> _Exercise instructions_
Pull each line containing "Turcji" out of the listing below.

> _Records supplied_

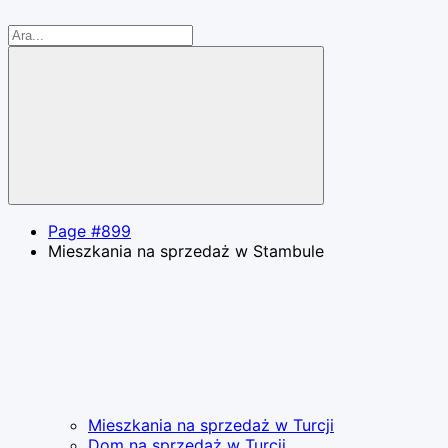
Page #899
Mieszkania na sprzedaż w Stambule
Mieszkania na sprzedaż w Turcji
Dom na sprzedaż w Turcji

* * *

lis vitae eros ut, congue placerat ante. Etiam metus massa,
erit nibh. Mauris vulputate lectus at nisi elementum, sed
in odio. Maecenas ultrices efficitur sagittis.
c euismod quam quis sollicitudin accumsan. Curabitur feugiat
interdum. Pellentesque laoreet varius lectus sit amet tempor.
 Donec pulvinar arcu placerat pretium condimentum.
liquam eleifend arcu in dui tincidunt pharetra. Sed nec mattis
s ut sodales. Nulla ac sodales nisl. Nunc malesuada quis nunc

> _Task response_
Mieszkania na sprzedaż w Turcji
Dom na sprzedaż w Turcji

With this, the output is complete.